Dr. Ken Collier, Director of the Centre for Learning Accreditation at Athabasca University spoke with Dr. Sharon McGuire about how a typically face-to-face subject such as communications can successfully be taught via distance education.

Aurora:How can you teach communications skills at a distance?

McGuire: In distance education, we typically work with two kinds of student. One is a rapidly disappearing student we used to call "the little man on the mountain"-the person who was isolated and needed everything sent to him or her in order to be able to complete a course. The other is the vast majority of students who live in community of some sort.

My approach has been not to re-create the classroom, which I don't think distance education should be about, but to create a learning community where students practice communication skills with those around them in their own real-life situations and with real-life feedback. Students work on a communication skill in their communities and relate it back to me, the professor, in some way.

For example, in one of my courses I ask students to do a medium-level problem- solving session. It could be deciding where to go on vacation or some other problem to work out that is not particularly emotionally fraught. It doesn't matter if it is with a child, a boss, a mate, a friend. They tape the conversation and write out the transcript. There is a great deal of value in doing this because students can analyze what happened at each point-where they thought they did well, where they thought they could improve. Very often students write me a note afterwards and say something like, "I thought this was the most dreary business in the world, but did I ever learn a lot."
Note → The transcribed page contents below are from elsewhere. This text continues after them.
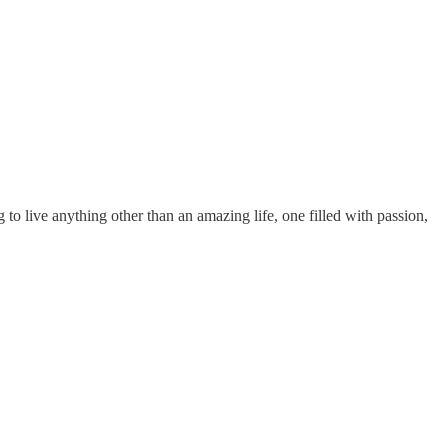
to live anything other than an amazing life, one filled with passion,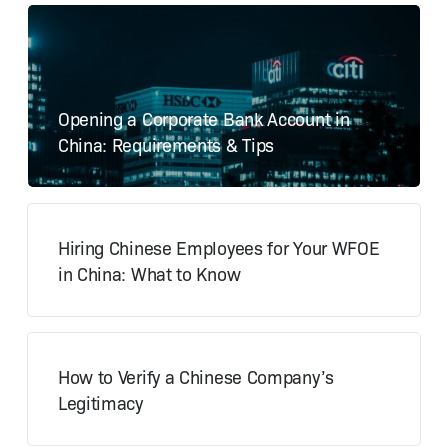
Opening a Corporate Bank Account in
China: Requirements & Tips
Hiring Chinese Employees for Your WFOE
in China: What to Know
How to Verify a Chinese Company’s
Legitimacy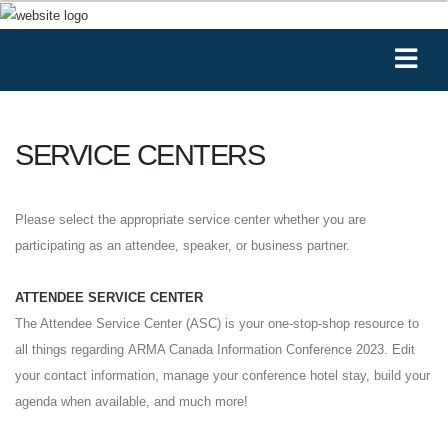
SERVICE CENTERS
Please select the appropriate service center whether you are
participating as an attendee, speaker, or business partner.
ATTENDEE SERVICE CENTER
The Attendee Service Center (ASC) is your one-stop-shop resource to
all things regarding ARMA Canada Information Conference 2023. Edit
your contact information, manage your conference hotel stay, build your
agenda when available, and much more!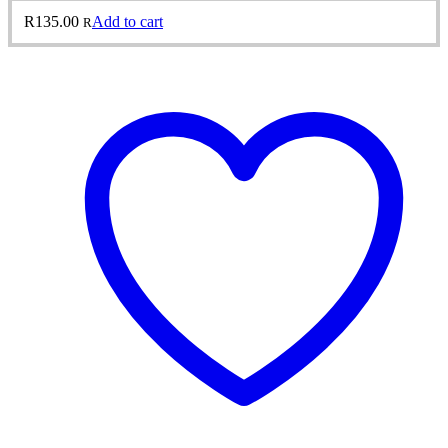
R
135.00
Add to cart
R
One of the most wonderful ones I ever saw was of a mother observing a sleepover that her teenage daughter had. She said, "I never believed all this was going on until I stopped and looked at it. I had no language to deal with it. I certainly could feel tensions, I could feel naughtiness, I could feel all sorts of things, but all of a sudden I started to really watch."

I always encourage students to get immediate feedback from whoever they are dealing with, to ask, "Did you feel threatened, did you feel that I wasn't with you or that I really was with you, was there anything about my nonverbal behaviour that caused you discomfort or set you at ease?"

Students use their own experiences in their own communities, relating to people they know and work with all the time. They get feedback from them, they get feedback from a tutor or a teacher, and thus they learn. There's analysis going on of whatever communication skill is being taught. It is most successful.

Aurora:In some ways, then, the distance aspect has an advantage over the traditional classroom. Rather than being extracted from their real world and put in a classroom on a campus somewhere, students practice the skills immersed in their own real world.

McGuire:Exactly. Whatever the classroom situation, it is an artificial one because as the teacher I'm going to assign you a subject or limit your subject in some way to what I think you can deal with, or I will base it around a published exercise from somewhere. But it's not real; it's an artificial exercise.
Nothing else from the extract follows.